LabVIEW

cancel
Showing results for 
Search instead for 
Did you mean: 

Can I increase the execution speed of this VI?

Solved!
Go to solution

This is a simple question - is there anyway to increase the execution speed of the VI below?  I am parallelizing the outer loop but given the sequential nature of the inner loop, I am not sure if there is anything else I can do.  The problem is that I am attempting to crunch a lot of data - each second I am producing about 1.25 MS/s and then attempting to accumulate this over 10 s (Data In) to perform the calculations below over several integration periods (iTime; currently 0.001, 0.01, 0.1, 1, and 3 s) - and it is causing an overrun on some other loops.  Any help is appreciated.

 

Allan Variance.png

0 Kudos
Message 1 of 16
(5,264 Views)

Two places I would start:

 

Use array subset instead of Delete from Array.

Write your own Mean Vi which uses SGL precision.

0 Kudos
Message 2 of 16
(5,256 Views)

Hmmm....doesn't using Array Subset incur a calculation that Delete from Array doesn't?  I will have at least a multiplication node (i*chunk size) to add to the inner loop that was not there before to maintain the proper place.  On the other hand, that gets rid of the shift register.  Is there a significant difference in terms of performance between Array Subset and Delete...?

 

It looks like you are correct about the single precision math - can be considerably faster.  I will look into this.

 

Thanks, Darin.

 

Matt

0 Kudos
Message 3 of 16
(5,250 Views)
Solution
Accepted by topic author cirrusio

@mtat76 wrote:

Hmmm....doesn't using Array Subset incur a calculation that Delete from Array doesn't?  I will have at least a multiplication node (i*chunk size) to add to the inner loop that was not there before to maintain the proper place.  On the other hand, that gets rid of the shift register.  Is there a significant difference in terms of performance between Array Subset and Delete...?

 

It looks like you are correct about the single precision math - can be considerably faster.  I will look into this.

 

Thanks, Darin.

 

Matt


You should test in LV12, in previous versions Delete From Array is a dog, even when deleting from the end of the array.  I did a simple test, create an array of 50000 random numbers and take the average of consecutive chunks of 400 elements using both methods.  I even added a Reverse Array to the Subset test to match the behavior of Delete from Array. 

 

Results:

 

Delete:  2.7 msec

Subset: 200 usec

 

your mileage may vary.

Message 4 of 16
(5,236 Views)

@mtat76 wrote:

Hmmm....doesn't using Array Subset incur a calculation that Delete from Array doesn't?  I will have at least a multiplication node (i*chunk size) to add to the inner loop that was not there before to maintain the proper place.  On the other hand, that gets rid of the shift register.  Is there a significant difference in terms of performance between Array Subset and Delete...?


Yes, there is.

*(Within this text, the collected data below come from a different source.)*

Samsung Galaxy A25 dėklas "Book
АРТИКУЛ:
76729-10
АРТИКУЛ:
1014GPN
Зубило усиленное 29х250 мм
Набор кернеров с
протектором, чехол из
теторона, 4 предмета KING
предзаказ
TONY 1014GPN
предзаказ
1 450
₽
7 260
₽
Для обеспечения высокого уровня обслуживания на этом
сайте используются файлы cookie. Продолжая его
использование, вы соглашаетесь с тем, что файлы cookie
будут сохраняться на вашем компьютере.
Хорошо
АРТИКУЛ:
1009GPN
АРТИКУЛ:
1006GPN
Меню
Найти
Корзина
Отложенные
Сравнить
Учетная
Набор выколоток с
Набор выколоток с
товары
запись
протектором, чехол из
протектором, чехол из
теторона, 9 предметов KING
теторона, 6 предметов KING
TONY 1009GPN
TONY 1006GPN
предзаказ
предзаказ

Using Array Subset, LabVIEW can create a "sub-array" that's just a pointer to the start location within the original array, along with a length of the subset. The data in the array itself doesn't need to be moved or copied, and you'll be able to run the entire loop without ever making a copy of Data In. Right now, with the shift register and Delete from Array, every iteration of outer loop needs to make a new copy of Data In to reinitialize the inner shift register.

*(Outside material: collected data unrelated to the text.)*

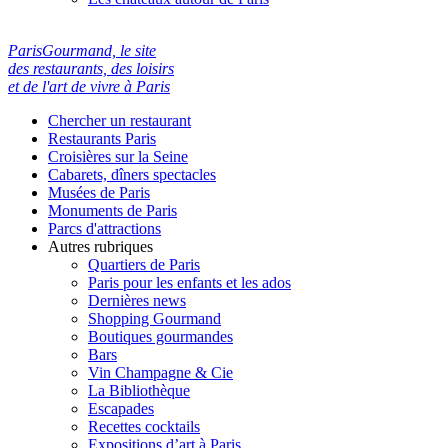
ParisGourmand, le site
des restaurants, des loisirs
et de l'art de vivre à Paris
Chercher un restaurant
Restaurants Paris
Croisières sur la Seine
Cabarets, dîners spectacles
Musées de Paris
Monuments de Paris
Parcs d'attractions
Autres rubriques
Quartiers de Paris
Paris pour les enfants et les ados
Dernières news
Shopping Gourmand
Boutiques gourmandes
Bars
Vin Champagne & Cie
La Bibliothèque
Escapades
Recettes cocktails
Expositions d’art à Paris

As an alternative to converting to single-precision math, you might also get a speed increase from converting Data In to double-precision once, before it enters the outer loop.

Message 5 of 16
(5,230 Views)

Wow!  Thanks, Darin.  I don't really  understand why, but the single precision mean performs at about a rate of 70x faster than the double precision mean provided by LV.  That is remarkable!  Here is the VI that I used to test:

 

Test mean.png

 

Fairly straightforward.  I am going to reexamine some of my other routines - we were getting tight on computational power anyway and this is a big hit if you are doing this over and over again but don't need the precision.

 

Cheers, Matt

0 Kudos
Message 6 of 16
(5,197 Views)

You may want to redo your test, making sure that the two calculations don't happen in parallel. As you have it now, the speed comparison is not necessarily very accurate.

0 Kudos
Message 7 of 16
(5,194 Views)

Here's a much better version of your speed test. On my machine, the calculation time for DBL is almost exactly twice as long as for SGL. Interestingly, if you remove the conversion to SGL, it takes the native LabVIEW version (array sum divided by array size) about the same amount of time as the Mean VI (which calls a DLL).

benchmark mean.png

(EDIT: sorry, in my initial post I wrote "fast" where I should have written "long" in the second sentence. I've now corrected that.)

Message 8 of 16
(5,179 Views)

You had me worried there for a second, Nathan.  I am still getting 60-70x on an RT PXI chassis (quad-core 8110).

 

Test mean.png

 

Here is the output to the graph Ratio in the code above.  The DBL calculation is running at about 600 ms while the SGL calculation is running at about 8 ms.  What are you getting?

 

Ratio Time.png

0 Kudos
Message 9 of 16
(5,174 Views)

Please try the code I posted (it's a snippet, you can simply drag it to your desktop and from there to a block diagram, no need to rewrite or change anything).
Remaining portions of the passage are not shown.